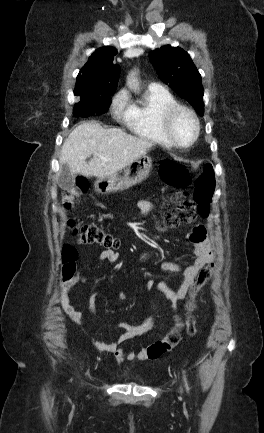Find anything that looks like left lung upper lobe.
<instances>
[{
  "label": "left lung upper lobe",
  "instance_id": "1",
  "mask_svg": "<svg viewBox=\"0 0 264 433\" xmlns=\"http://www.w3.org/2000/svg\"><path fill=\"white\" fill-rule=\"evenodd\" d=\"M149 57L160 79L186 99L200 116H203L201 75L188 53L179 47L166 45L151 52Z\"/></svg>",
  "mask_w": 264,
  "mask_h": 433
}]
</instances>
=======
**WHAT THE TASK ASKS:** Your answer must be an exact repeat of the records above, with no pictures in it.

**PROBLEM SOLUTION:**
Find anything that looks like left lung upper lobe.
<instances>
[{
  "label": "left lung upper lobe",
  "instance_id": "1",
  "mask_svg": "<svg viewBox=\"0 0 264 433\" xmlns=\"http://www.w3.org/2000/svg\"><path fill=\"white\" fill-rule=\"evenodd\" d=\"M149 57L160 79L186 99L200 116H203L201 75L188 53L179 47L166 45L151 52Z\"/></svg>",
  "mask_w": 264,
  "mask_h": 433
}]
</instances>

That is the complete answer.